====== Recorded data

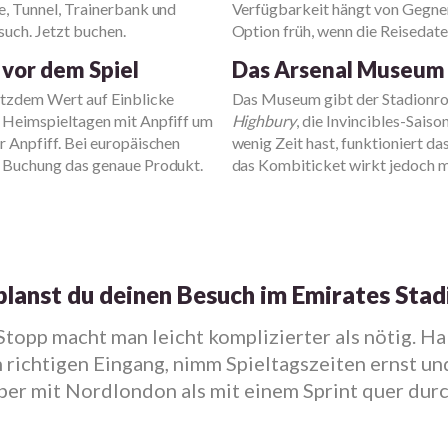
e, Tunnel, Trainerbank und
Verfügbarkeit hängt von Gegner
ch. Jetzt buchen.
Option früh, wenn die Reisedate
 vor dem Spiel
Das Arsenal Museum 
rotzdem Wert auf Einblicke
Das Museum gibt der Stadionrou
n Heimspieltagen mit Anpfiff um
Highbury
, die Invincibles-Saiso
r Anpfiff. Bei europäischen
wenig Zeit hast, funktioniert da
er Buchung das genaue Produkt.
das Kombiticket wirkt jedoch me
planst du deinen Besuch im Emirates Sta
opp macht man leicht komplizierter als nötig. Hal
richtigen Eingang, nimm Spieltagszeiten ernst un
ber mit Nordlondon als mit einem Sprint quer durc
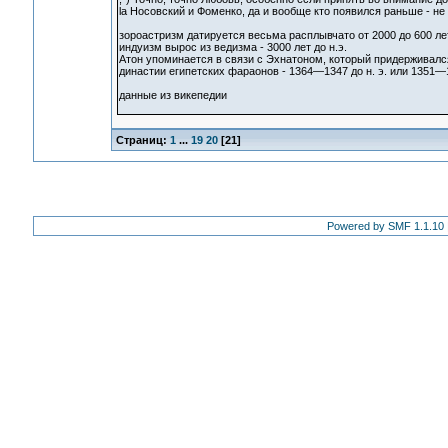
la Носовский и Фоменко, да и вообще кто появился раньше - не
зороастризм датируется весьма расплывчато от 2000 до 600 лет
индуизм вырос из ведизма - 3000 лет до н.э.
Атон упоминается в связи с Эхнатоном, который придерживалс
династии египетских фараонов - 1364—1347 до н. э. или 1351—1
данные из викепедии
Страниц:
1
...
19
20
[
21
]
Powered by SMF 1.1.10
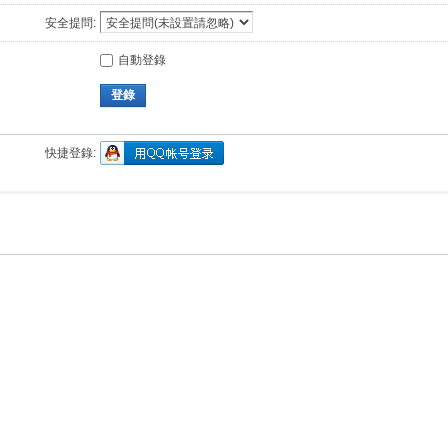
安全提問:
自動登錄
登錄
快捷登錄:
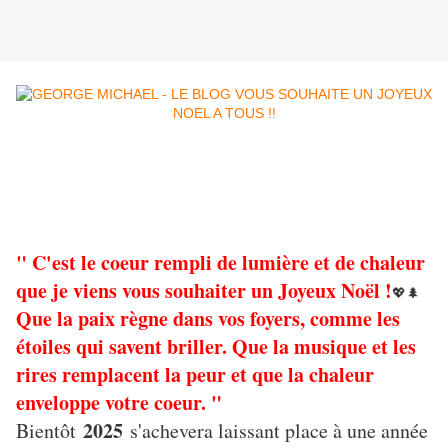
" C'est le coeur rempli de lumière et de chaleur
que je viens vous souhaiter un Joyeux Noël !
💖🌲
Que la paix règne dans vos foyers, comme les
étoiles qui savent briller. Que la musique et les
rires remplacent la peur et que la chaleur
enveloppe votre coeur. "
2025
Bientôt
s'achevera laissant place à une année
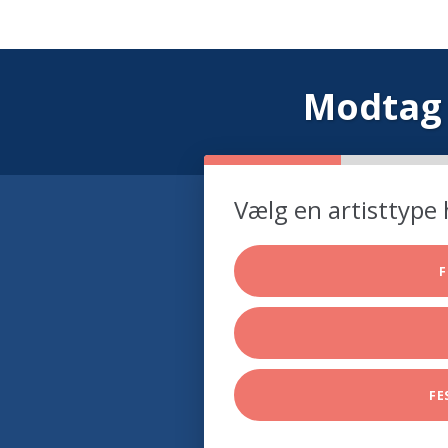
Modtag 
Vælg en artisttype 
F
FE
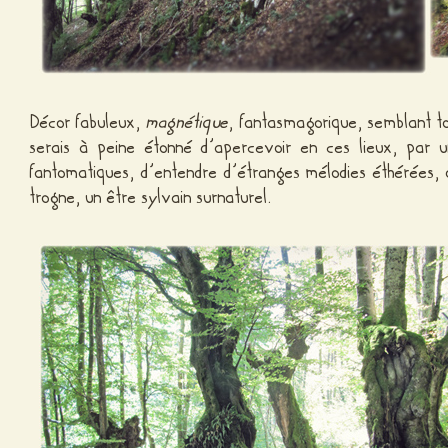
Décor fabuleux,
magnétique
, fantasmagorique, semblant tou
serais à peine étonné d’apercevoir en ces lieux, par 
fantomatiques, d’entendre d’étranges mélodies éthérées, o
trogne, un être sylvain surnaturel.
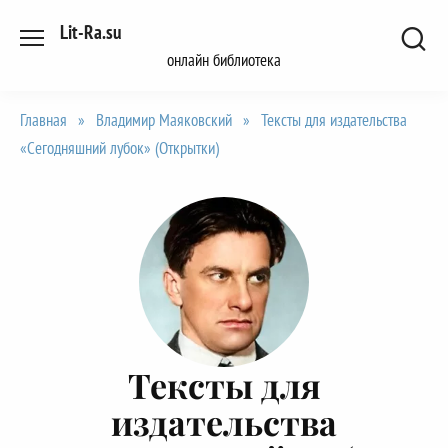
Перейти
Lit-Ra.su
к
онлайн библиотека
содержанию
Главная
»
Владимир Маяковский
»
Тексты для издательства
«Сегодняшний лубок» (Открытки)
Тексты для
издательства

============

> **What is being asked**
Your answer must be an exact repeat of the records above, with no pictures in it.

> **Reply**
e, Tunnel, Trainerbank und
Verfügbarkeit hängt von Gegner
ch. Jetzt buchen.
Option früh, wenn die Reisedate
 vor dem Spiel
Das Arsenal Museum 
rotzdem Wert auf Einblicke
Das Museum gibt der Stadionrou
n Heimspieltagen mit Anpfiff um
Highbury
, die Invincibles-Saiso
r Anpfiff. Bei europäischen
wenig Zeit hast, funktioniert da
er Buchung das genaue Produkt.
das Kombiticket wirkt jedoch me
planst du deinen Besuch im Emirates Sta
opp macht man leicht komplizierter als nötig. Hal
richtigen Eingang, nimm Spieltagszeiten ernst un
ber mit Nordlondon als mit einem Sprint quer durc
la Носовский и Фоменко, да и вообще кто появился раньше - не
зороастризм датируется весьма расплывчато от 2000 до 600 лет
индуизм вырос из ведизма - 3000 лет до н.э.
Атон упоминается в связи с Эхнатоном, который придерживалс
династии египетских фараонов - 1364—1347 до н. э. или 1351—1
данные из викепедии
Страниц:
1
...
19
20
[
21
]
Powered by SMF 1.1.10
安全提問:
自動登錄
登錄
快捷登錄:
" C'est le coeur rempli de lumière et de chaleur
que je viens vous souhaiter un Joyeux Noël !
💖🌲
Que la paix règne dans vos foyers, comme les
étoiles qui savent briller. Que la musique et les
rires remplacent la peur et que la chaleur
enveloppe votre coeur. "
2025
Bientôt
s'achevera laissant place à une année
Modtag 
Vælg en artisttype 
F
FE
Décor fabuleux,
magnétique
, fantasmagorique, semblant tou
serais à peine étonné d’apercevoir en ces lieux, par 
fantomatiques, d’entendre d’étranges mélodies éthérées, o
trogne, un être sylvain surnaturel.
Перейти
Lit-Ra.su
к
онлайн библиотека
содержанию
Главная
»
Владимир Маяковский
»
Тексты для издательства
«Сегодняшний лубок» (Открытки)
Тексты для
издательства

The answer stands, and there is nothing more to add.